In this prospective study, we aimed to examine the role of PIV for predicting the mortality and prognosis in ICU patients with septic shock. The median PIV value used for formation of the low- and high-PIV groups, and clinical and laboratory parameters of eighty-two patients were compared between the groups. The median age, presence of HT, APACHE II score, and neutrophil, monocyte, and platelet counts were significantly lower in the low-PIV group than the high-PIV group. This finding is in accordance with the literature except for APACHE II score [5]. There was no significant difference observed in lymphocyte counts. The similar lymphocyte level between low- and high-PIV groups may be related with PIV’s inability to predict the mortality in multivariate analysis.
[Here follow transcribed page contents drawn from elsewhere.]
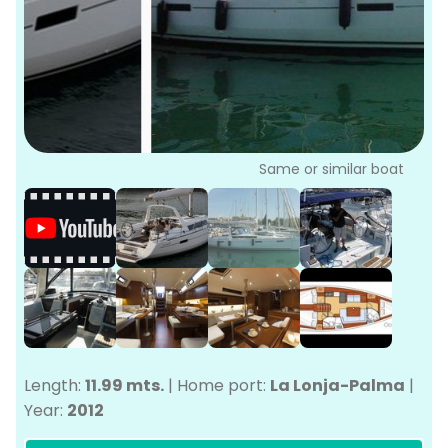
P
Bo
Sa
Ve
G
Same or similar boat
Length:
11.99 mts.
|
Home port:
La Lonja-Palma
|
Year:
2012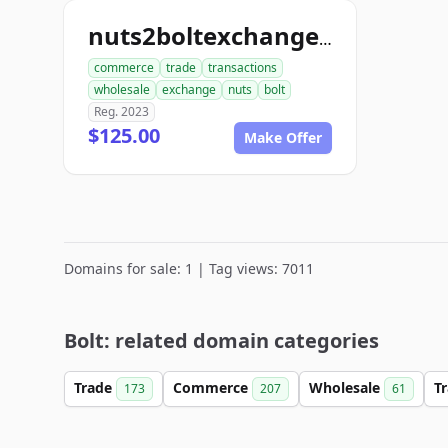
nuts2boltexchange.com
commerce
trade
transactions
wholesale
exchange
nuts
bolt
Reg. 2023
$125.00
Make Offer
Domains for sale: 1 | Tag views: 7011
Bolt: related domain categories
Trade
Commerce
Wholesale
T
173
207
61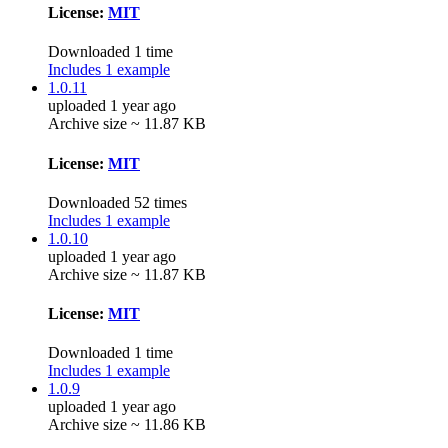
License:
MIT
Downloaded 1 time
Includes 1 example
1.0.11
uploaded 1 year ago
Archive size ~ 11.87 KB
License:
MIT
Downloaded 52 times
Includes 1 example
1.0.10
uploaded 1 year ago
Archive size ~ 11.87 KB
License:
MIT
Downloaded 1 time
Includes 1 example
1.0.9
uploaded 1 year ago
Archive size ~ 11.86 KB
The prognostic PIV value estimated with ROC analysis showed that the AUC value was insignificant, thus it did not provide sufficient evidence to classify the mortality. When the survival analysis rerun with the prognostic value, it showed similar results with the median PIV value findings presented in this study. The median survival time was significantly higher in the low-PIV group than the high-PIV group, this finding was in accordance with the few studies [23‐26]. The univariate Cox PH model showed that the high PIV value was a risk factor in survival, which was similar to those of previous studies [24, 26].

The multivariate analysis indicated that the lactate elevation and high SOFA scores associated with risk factors of survival, while PIV was an insignificant risk factor. The insignificance of high-PIV as a risk factor might be due to the confounding effect of age and other inflammatory factors that were included in the multivariate analysis, since these parameters were correlated with each other, and high PIV was also correlated with elevated APACHEE II level and older age. The insufficient sample size in the multivariate analysis could be another factor contributing to lack of evidence in demonstrating the association of PIV and mortality. According to our knowledge, this is the first study investigating PIV in the septic shock patients.